Multi-Turn Constitutional Tournament Environment

Tournament-style reward system for Constitutional AI training with multi-turn conversation support.

Concept

This environment extends the Constitutional Tournament with multi-turn conversation handling:

Loads ShareGPT format datasets (e.g., anthracite-org/kalo-opus-instruct-22k-no-refusal)
Extracts all conversation turns (excluding system prompts) with configurable max_turns
Pairs off rollouts (e.g., 256 rollouts per example)
Judges pairs using constitutional principles with full conversation context
Winners advance to face other winners
Every win = reward - responses satisfying more principles accumulate more wins

Multi-Turn Configuration

Control how many conversation turns to include:

load_environment(
    max_turns=-1,  # All turns (default)
    max_turns=1,   # Single turn (first human message only)
    max_turns=3,   # Up to 3 human turns with assistant responses between
)

The max_turns parameter counts human turns. If set to 2, the prompt will include:

First human message
First assistant response (if present)
Second human message

The model generates the next response in the conversation.

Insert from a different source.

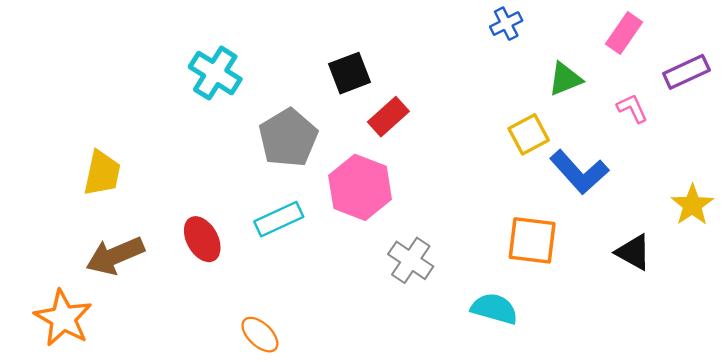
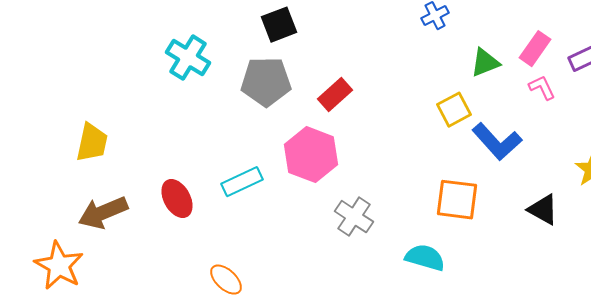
pink rectangle: (624, 33) -> (535, 49), moved
black square: (349, 73) -> (279, 25), moved
gray pentagon: (288, 138) -> (266, 82), moved, turned 30

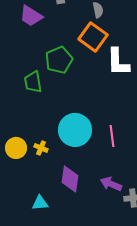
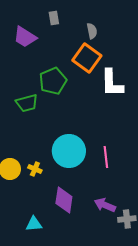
green trapezoid: (33, 82) -> (27, 103), turned -95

Multi-Turn Judge Prompt Format

The judge sees the full conversation context with XML-separated turns:

<conversation-context>
<turn-1 role="user">
What is the capital of France?
</turn-1>

<turn-2 role="assistant">
Paris is the capital of France.
</turn-2>

<turn-3 role="user">
Tell me more about it.
</turn-3>
</conversation-context>

<response-a>
[Response A]
</response-a>

<response-b>
[Response B]
</response-b>

Dataset Format

Expects ShareGPT format with conversations field:

{
  "conversations": [
    {"from": "system", "value": "..."},  // Skipped (not included)
    {"from": "human", "value": "..."},   // Included as user turn
    {"from": "gpt", "value": "..."},     // Included as assistant turn
    {"from": "human", "value": "..."},   // Included as user turn
    ...
  ]
}

System prompts are always skipped. The last message in the prompt is always a user message (trailing assistant messages are removed so the model generates the response).

Configuration

load_environment(
    # Dataset - ShareGPT format from HuggingFace
    dataset_name="anthracite-org/kalo-opus-instruct-22k-no-refusal",

    # Constitution
    constitution_path="/tank/mango/mango-verifiers/const.txt",

    # Judge model (required)
    judge_model="openai/gpt-4.1-mini",
    judge_base_url="https://app.firmware.ai/api/v1",
    judge_api_key="your-api-key",
    judge_temperature=0.3,
    judge_timeout=120.0,

    # Concurrency
    max_concurrent_judges=64,
    max_concurrent_tournaments=4,

    # Dataset size
    num_train_examples=10000,
    num_eval_examples=500,

    # Multi-turn configuration
    max_turns=-1,  # -1 for all turns, or specific number
)

Usage

# Install
vf-install multiturn_constitutional_tournament

# Run evaluation
vf-eval multiturn_constitutional_tournament \
    -n 5 \
    -m your-model \
    --rollouts-per-example 16

# Training
vf-train multiturn_constitutional_tournament \
    --model your-model \
    --rollouts-per-example 256

Tournament Structure

Same as Constitutional Tournament - for 256 rollouts per example:

Round 1: 256 -> 128 winners (128 get 1 point)
Round 2: 128 -> 64 winners  (64 get 2 points)
Round 3: 64 -> 32 winners   (32 get 3 points)
Round 4: 32 -> 16 winners   (16 get 4 points)
Round 5: 16 -> 8 winners    (8 get 5 points)
Round 6: 8 -> 4 winners     (4 get 6 points)
Round 7: 4 -> 2 winners     (2 get 7 points)
Round 8: 2 -> 1 winner      (1 gets 8 points)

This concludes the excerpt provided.